(Recorded data)
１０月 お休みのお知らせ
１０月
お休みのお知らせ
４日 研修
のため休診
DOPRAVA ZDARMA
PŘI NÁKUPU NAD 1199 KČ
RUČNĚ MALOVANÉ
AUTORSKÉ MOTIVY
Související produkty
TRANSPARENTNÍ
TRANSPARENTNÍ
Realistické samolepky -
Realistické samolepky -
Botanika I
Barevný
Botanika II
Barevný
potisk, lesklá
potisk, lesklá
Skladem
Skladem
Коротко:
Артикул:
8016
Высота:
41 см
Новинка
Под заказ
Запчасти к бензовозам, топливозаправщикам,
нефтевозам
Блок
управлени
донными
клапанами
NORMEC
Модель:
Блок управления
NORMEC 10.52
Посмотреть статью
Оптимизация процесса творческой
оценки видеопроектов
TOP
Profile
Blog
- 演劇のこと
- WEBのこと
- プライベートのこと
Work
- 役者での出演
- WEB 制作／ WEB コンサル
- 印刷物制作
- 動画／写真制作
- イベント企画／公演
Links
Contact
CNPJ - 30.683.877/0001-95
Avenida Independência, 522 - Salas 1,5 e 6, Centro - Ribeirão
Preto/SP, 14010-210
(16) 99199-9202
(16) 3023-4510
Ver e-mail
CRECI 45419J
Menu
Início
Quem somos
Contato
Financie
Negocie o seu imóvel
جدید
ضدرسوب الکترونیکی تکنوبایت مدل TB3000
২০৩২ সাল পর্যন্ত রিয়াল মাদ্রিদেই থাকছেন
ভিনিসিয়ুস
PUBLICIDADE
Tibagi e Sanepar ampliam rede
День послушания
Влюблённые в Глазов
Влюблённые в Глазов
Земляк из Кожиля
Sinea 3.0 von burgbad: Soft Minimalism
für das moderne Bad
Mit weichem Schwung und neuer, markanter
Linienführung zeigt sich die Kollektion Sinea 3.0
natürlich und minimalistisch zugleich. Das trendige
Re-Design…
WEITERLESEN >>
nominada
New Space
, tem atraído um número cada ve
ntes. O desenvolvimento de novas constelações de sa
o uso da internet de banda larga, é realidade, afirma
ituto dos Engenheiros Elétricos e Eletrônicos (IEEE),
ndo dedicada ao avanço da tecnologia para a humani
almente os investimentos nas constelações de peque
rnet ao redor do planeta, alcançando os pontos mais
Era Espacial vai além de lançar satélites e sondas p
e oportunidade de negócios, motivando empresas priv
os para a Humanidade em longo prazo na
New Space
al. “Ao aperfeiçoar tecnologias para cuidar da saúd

> **What is required**: For this exercise, copy every line of the data that holds "constelações".

> **Output of the task**:
ntes. O desenvolvimento de novas constelações de sa
almente os investimentos nas constelações de peque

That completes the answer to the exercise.